Care to share a dressage show warm-up tip? I know there’ll be many that’d like to read it!
For Valiosa’s warmup after two earlier days of rushed, spooky and more stressed out warm up, my only goal was to have her go on the aids without too much tension before going in the ring.
Super pleased with her for pulling off a sort of “blah” canter, despite multiple other horses in the arena, announcers, and audience. Success!
My goal was to have her reasonably attentive and when there were more than 7 horses in there we did several walk-trot transitions instead of trying to fight for space.
Some trainers like to warm up their student’s horses really forward and deep. Really proud of Valiosa for doing her thing just with me, even when some ponies came close and large horses breathed heavily down her hind.
Have a warm-up tip, below Fourth Level? We’re all ears!!
Always amazed at the incredible level of support the reader community can offer.
Thank you to everyone who invests time in commenting and reading the posts here! I’ve never reposted any comments – but this one is a must read!

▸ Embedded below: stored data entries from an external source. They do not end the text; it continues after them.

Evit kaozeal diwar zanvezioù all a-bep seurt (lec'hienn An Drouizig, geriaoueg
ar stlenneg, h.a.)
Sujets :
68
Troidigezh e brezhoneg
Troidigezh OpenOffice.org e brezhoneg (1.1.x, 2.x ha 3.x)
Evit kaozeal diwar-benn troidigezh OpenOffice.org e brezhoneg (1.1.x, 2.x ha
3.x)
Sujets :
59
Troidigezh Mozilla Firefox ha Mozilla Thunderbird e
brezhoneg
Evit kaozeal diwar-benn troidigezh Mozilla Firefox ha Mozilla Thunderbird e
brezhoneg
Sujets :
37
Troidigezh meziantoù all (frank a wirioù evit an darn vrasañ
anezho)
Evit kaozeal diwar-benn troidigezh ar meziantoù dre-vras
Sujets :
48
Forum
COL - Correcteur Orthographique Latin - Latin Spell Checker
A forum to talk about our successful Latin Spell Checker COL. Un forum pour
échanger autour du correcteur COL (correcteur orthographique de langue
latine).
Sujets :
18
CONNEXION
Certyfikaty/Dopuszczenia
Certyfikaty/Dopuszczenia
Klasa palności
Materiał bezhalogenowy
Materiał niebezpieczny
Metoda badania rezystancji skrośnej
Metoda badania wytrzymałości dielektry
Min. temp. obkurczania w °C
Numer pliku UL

First; Your Daily Dose of Duchess Rice Dream.
This is from Tonia. We both clearly play on the same team. Enjoy!
“… A bit of good old classical dressage wisdom, which is that we as riders should ask ourselves regularly–why are we doing this? Why do we ride? For some people, the answer is they want to be at the top of the sport…to compete, win and be the best. But for me (and probably–hopefully–for most equestrians) the answer is because I love horses. I have loved them since I was barely old enough to recognize that feeling.

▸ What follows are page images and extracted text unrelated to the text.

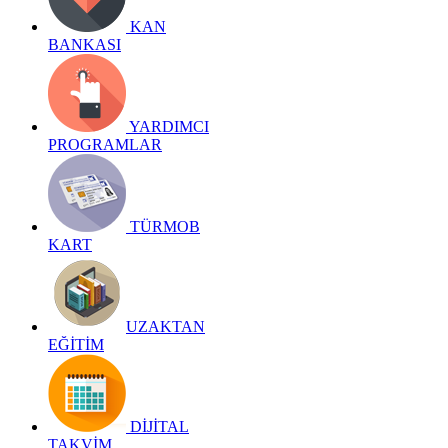
KAN
BANKASI
YARDIMCI
PROGRAMLAR
TÜRMOB
KART
UZAKTAN
EĞİTİM
DİJİTAL
TAKVİM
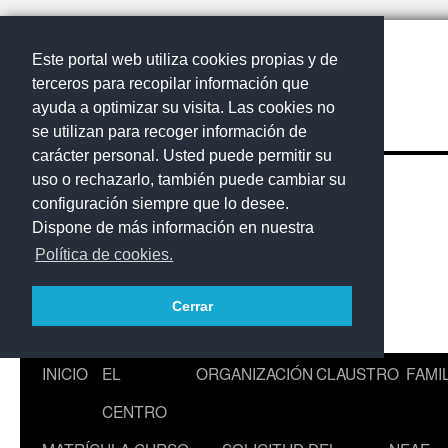
Este portal web utiliza cookies propias y de
terceros para recopilar información que
ayuda a optimizar su visita. Las cookies no
se utilizan para recoger información de
carácter personal. Usted puede permitir su
uso o rechazarlo, también puede cambiar su
configuración siempre que lo desee.
Dispone de más información en nuestra
Política de cookies.
Cerrar
Saltar
INICIO
EL
ORGANIZACIÓN
CLAUSTRO
FAMI
al
CENTRO
contenido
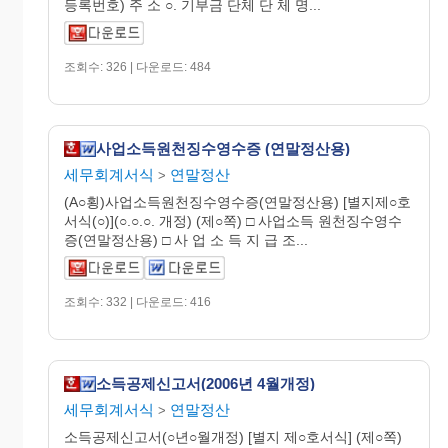
등록번호) 주 소 ○. 기부금 단체 단 체 명...
조회수: 326 | 다운로드: 484
사업소득원천징수영수증 (연말정산용)
세무회계서식
연말정산
>
(A○횡)사업소득원천징수영수증(연말정산용) [별지제○호
서식(○)](○.○.○. 개정) (제○쪽) □ 사업소득 원천징수영수
증(연말정산용) □ 사 업 소 득 지 급 조...
조회수: 332 | 다운로드: 416
소득공제신고서(2006년 4월개정)
세무회계서식
연말정산
>
소득공제신고서(○년○월개정) [별지 제○호서식] (제○쪽)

… With that answer in mind, and channeling my inner nine-year-old-self, I go out and do the things that are hard and scary and that progress us forward… if at any point I start to lose touch with the core reason I am doing all this, then I know I am on the wrong track and I need to take a step back and return to a place of love and enjoyment again, wherever that may be.

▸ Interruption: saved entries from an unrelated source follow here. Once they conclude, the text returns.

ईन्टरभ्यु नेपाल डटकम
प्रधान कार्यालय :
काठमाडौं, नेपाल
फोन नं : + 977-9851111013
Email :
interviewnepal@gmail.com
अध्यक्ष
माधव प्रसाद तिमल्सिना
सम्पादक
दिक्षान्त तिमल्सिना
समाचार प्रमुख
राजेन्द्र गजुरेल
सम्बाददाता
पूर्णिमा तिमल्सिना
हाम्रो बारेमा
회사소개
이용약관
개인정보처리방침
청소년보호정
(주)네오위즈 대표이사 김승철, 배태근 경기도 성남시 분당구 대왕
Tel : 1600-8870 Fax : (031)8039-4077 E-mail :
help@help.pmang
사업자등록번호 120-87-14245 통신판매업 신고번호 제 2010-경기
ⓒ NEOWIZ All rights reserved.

This idea of love and enjoyment over competition/progress/goals was reiterated so eloquently to me recently at a lecture I attended by Paul Belasik …it was such a good reminder and came at a really good time for me, when I was in the throes of being hard on myself for what I felt was slow progress over the past couple years (during which time I had a baby, ahem).
I’m passing on that reminder now–not to suggest you should take a step away from showing, but because this concept enabled me to loosen the grip that perfectionism and competitiveness had on me at that time and allowed me to just ENJOY THIS, no matter where we are or what we’re doing or how “good” we’re doing it.” (Tonia)
Unless you’ve got a roached mane, braiding is required at any show.
With a horse that shakes the head a lot (Hello, I know one.), both during the braiding process and after between classes, sewn braids are great since they stay in really tight.
They take a lot longer to put in though. Yes, even with practice at countless shows.
Last show, I did old school rubber banded ones instead. There are various ways to roll them up, rosette style (Gorgeous, but falls out easier unless the mane is pulled thinner and kept shorter/short-ish.) or banded in the middle.
Different necks look best in different braid styles – want to give your input on this one?!
Vote for your favorite in the poll below! Which ones look the best?
How hard can it be? For us, quite a challenge, but this time out Valiosa did everything right and we had two solid tests.
Her show result from last Friday’s Training Level Test 3 was 64.1, a 2nd Place ribbon. Thrilled with her, and that score included a low 4′ score for coming on the wrong lead once – all stemming from tension which I hope will go away with time.
Pictures today are all from the First Level Test 3 Class last Friday. Complete photo overload, sorry, but if your husband comes out and takes wonderful pictures of you poppin’ around endlessly in the ring, they’ve got to be shared! 🙂
This is the big ring, with the big horses – expectations are higher here than the shows we did last year. Miss Silky Blue’s lengthenings, both trot and canter, are what really hurts our score.
Canter lengthening scores were a bit stronger with 6’s. I think she did phenomenal, staying straight and focused.
The score for this First Level Test 3 class was 61.8. Nope she didn’t place in the class, but it’s a qualified score and she was wonderful and very different from the show just the weekend before.
This was a wonderful experience for her – strong-willed and with a mind of her own, we negotiated on being a show horse for the day. Carefully.
I don’t have the tools to be super strong and ride her perfectly. Instead, I try to be very tactful in moments of tension, and together we get through it.
This crazy sport of dressage. Last halt; square, straight, prompt and in the right spot. (Bit of nose tilt out to the left.) Still only a 7′. Judge’s comment – Not closed.